Inception: the "It was OK" version

What is up with Ellen Page's fake lips? I hate to begin a review with something so superficial, but that's how distracted I was every time she spoke. Maybe they aren't actually fake. I don't care enough to research it. They attracted my attention in a negative way, is all I'm saying.

Page is Ariadne (weird name, right? hold that thought), a brilliant (as in actually a genius) architecture student who is brought into the inception team to design the "labyrinth" of the dream. A funny aside: the guy sitting next to me snorted derisively at the notion of Ellen Page being the best and brightest student of Michael Caine, master architect professor guy. I have to say, her intro was pretty hammed up. As he teaches Ariadne the ways of dream-building, Cobb referrs to constructing dreams as prisons, using labyrinths. I thought that was a little strange, since dreams don't really feel that way. His earlier descriptions - not knowing how you got to the place where you are; not having a clear grasp of time's passage - these are things that characterize dreams. Well, stop reading if you don't want to know the lame reason that the "maze" concept begins to appear at the same time as the character Ariadne.

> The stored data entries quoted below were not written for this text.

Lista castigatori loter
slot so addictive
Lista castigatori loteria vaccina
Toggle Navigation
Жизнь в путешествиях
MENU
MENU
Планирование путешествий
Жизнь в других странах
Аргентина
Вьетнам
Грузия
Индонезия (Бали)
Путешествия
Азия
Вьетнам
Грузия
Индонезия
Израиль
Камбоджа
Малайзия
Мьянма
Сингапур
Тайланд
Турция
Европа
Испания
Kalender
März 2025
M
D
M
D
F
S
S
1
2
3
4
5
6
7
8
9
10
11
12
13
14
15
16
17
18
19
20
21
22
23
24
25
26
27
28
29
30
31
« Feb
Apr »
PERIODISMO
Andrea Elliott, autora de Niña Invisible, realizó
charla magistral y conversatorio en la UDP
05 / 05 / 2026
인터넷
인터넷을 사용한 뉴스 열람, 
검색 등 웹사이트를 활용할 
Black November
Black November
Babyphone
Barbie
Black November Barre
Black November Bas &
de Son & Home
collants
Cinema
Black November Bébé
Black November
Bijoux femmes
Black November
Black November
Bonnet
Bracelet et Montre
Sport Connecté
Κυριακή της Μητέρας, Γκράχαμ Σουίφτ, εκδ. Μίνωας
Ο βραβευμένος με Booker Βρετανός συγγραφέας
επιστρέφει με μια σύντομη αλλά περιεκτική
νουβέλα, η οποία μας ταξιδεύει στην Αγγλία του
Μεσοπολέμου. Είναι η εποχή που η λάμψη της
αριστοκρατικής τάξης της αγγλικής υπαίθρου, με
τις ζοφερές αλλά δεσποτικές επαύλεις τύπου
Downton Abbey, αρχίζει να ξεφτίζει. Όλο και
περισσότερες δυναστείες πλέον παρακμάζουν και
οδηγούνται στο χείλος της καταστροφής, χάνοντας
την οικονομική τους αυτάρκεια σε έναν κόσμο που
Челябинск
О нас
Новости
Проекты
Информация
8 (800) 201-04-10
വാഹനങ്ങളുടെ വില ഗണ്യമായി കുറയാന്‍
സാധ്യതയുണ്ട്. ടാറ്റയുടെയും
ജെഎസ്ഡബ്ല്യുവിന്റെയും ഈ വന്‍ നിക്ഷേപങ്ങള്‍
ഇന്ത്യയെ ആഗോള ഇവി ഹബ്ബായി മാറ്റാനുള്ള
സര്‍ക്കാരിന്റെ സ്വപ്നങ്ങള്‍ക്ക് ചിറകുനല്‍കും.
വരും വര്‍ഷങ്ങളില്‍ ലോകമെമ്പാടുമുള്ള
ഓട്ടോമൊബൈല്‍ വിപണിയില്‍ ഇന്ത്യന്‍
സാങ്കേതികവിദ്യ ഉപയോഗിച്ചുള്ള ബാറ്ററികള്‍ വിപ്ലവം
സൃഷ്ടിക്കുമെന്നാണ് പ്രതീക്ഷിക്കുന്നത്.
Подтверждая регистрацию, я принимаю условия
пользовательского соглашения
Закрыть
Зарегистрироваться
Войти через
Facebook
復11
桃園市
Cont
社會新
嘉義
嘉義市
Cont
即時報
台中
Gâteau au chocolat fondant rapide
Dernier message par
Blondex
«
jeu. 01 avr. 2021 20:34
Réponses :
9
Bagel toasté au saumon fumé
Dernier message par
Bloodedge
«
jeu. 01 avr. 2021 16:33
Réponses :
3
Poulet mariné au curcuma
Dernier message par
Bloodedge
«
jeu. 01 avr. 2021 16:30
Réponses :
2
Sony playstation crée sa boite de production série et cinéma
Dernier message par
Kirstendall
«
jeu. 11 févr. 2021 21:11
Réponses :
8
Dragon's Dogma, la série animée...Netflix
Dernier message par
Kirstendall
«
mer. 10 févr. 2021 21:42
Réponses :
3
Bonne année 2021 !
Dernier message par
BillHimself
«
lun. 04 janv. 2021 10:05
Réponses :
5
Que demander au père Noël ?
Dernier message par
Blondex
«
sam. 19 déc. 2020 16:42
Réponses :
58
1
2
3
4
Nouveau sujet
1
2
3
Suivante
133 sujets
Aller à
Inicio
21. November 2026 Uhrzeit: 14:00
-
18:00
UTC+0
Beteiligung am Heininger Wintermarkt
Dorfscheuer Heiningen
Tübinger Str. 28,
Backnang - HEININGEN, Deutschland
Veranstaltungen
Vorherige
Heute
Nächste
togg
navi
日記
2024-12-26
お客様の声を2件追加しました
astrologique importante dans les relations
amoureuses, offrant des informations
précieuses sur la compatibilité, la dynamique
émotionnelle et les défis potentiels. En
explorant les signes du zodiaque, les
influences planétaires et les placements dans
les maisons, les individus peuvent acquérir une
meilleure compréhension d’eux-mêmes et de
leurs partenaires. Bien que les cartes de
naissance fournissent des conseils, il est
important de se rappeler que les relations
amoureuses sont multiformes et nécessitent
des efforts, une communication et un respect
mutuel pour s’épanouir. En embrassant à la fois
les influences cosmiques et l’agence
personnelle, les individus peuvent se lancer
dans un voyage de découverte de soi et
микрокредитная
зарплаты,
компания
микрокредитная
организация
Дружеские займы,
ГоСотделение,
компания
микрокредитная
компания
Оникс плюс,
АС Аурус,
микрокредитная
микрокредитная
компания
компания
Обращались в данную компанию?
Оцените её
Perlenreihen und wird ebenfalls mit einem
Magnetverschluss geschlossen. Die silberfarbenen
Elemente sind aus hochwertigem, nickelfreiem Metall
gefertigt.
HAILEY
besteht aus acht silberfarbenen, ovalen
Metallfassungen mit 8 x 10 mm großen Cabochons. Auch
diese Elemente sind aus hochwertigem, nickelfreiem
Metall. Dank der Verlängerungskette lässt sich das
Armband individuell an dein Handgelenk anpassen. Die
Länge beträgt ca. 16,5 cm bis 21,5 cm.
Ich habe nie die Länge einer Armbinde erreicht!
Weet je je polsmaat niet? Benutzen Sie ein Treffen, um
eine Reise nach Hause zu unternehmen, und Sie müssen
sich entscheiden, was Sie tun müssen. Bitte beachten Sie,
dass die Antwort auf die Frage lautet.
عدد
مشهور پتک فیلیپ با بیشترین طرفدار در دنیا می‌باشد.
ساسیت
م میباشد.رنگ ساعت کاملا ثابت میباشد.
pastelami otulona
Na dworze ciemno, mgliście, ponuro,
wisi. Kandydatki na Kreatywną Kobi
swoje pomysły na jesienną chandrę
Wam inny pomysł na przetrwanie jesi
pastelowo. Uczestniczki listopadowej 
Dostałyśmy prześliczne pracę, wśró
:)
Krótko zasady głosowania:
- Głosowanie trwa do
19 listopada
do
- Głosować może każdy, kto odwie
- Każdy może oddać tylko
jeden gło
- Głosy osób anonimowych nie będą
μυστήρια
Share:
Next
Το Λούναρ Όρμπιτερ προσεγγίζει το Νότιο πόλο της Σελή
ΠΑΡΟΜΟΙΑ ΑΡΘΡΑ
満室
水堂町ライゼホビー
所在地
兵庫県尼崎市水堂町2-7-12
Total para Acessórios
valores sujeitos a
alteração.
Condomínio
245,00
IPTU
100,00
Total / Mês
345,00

The whole time I was watching the movie, I was thinking, "Ariadne is a weird name, I bet there is some sort of mythology thing here I am supposed to get." Well, I just looked it up on Wikipedia ('cause I'm no mythology buff) and Ariadne was the "Mistress of the Labyrinth" in Cretan mythology. Cute? Clever? I guess. I'm glad Christopher Nolan respects his audience enough to throw in references like that, but all the same, it was kind of obvious, even to someone (me) who knows literally nothing about mythology. Ellen Page's Ariadne is the architect of the maze of the dream world, in fact, the Mistress of the Labyrinth; and here I was wondering why her character needed to be a girl. In legend, Ariadne is a goddess who helps another Cretan defeat the Minotaur. In Inception, Ariadne steps into the maze of Cobb's (Leonardo DiCaprio) dreams to help him defeat Mal (Marion Cotillard) who haunts him, but I won't say why.

If this is a retelling of Cretan mythology, then I am totally on-board with calling the maze-master 'Ariadne.' If we are meant to assume that Cobb is still in the dream at the end of the film, then again, Ariadne is a good name for Page's character. Since it is too perfect a coincidence otherwise, I am going with that interpretation. I don't want to get into a lengthy conjecture as to whether the dream was over at the end. It is left up to the viewer to decide, so you get to see it and choose for yourself, if you even care by the time the movie is over, which I kind of didn't.

The more I let this one stew in my brain, the more I think this movie could have been really good. The Matrix was really good. Total Recall was really good. Inception was like mixing those two movies and making them a little more boring. There were two too many characters to care about, so I sort of cared about none of them. Leonardo DiCaprio was fine. It was really hard to understand some of the dialog, and I felt  it was kind of important to understand it, since there was a lot of it and it explained what was happening. They had some sort of crazy CGI make-up on Ken Watanabe for his old age scenes, and it did not work. His eyes did not look like human eyes. 

Finally, here is one possible pitfall in having an entire movie take place within a dream: in dreams, there are no rules. Rules are a good thing. Constraint is a good thing for the creative process (Le Ton Beau de Marot - read it). The difference between good sci-fi and bad sci-fi very frequently hinges on nothing more than the storytellers setting up clear rules for their created world and sticking to them. Having said that, I want to applaud Mr. Nolan for spelling out rules and then mostly following them. I think he did better than any other director would have done. He did what many directors would not have done. He constrained himself, instead of taking the story down some really weird avenue and then expecting the audience to be OK with it because 'dreams are crazy like that.' The pitfall to all these rules? Explaining them eats up story time, but it's just a trade-off for doing this kind of movie. The rules definitely make it a classier film.

I liked the wonky horn music in the soundtrack.

I predict the the residual impression left by The Dark Knight will result in an Oscar nomination for Nolan as Director or for the film as Best Picture. Christopher Nolan is at the peak of his popularity, so the Academy has to get on it before he cranks out another one that isn't as good as The Dark Knight. I think this movie was nowhere near Best Picture material, but lots of other bad movies have won, hence my prediciton.

I think this movie could have been awesome. I'm glad I saw it, but maybe should have saved my money and seen it on DVD instead.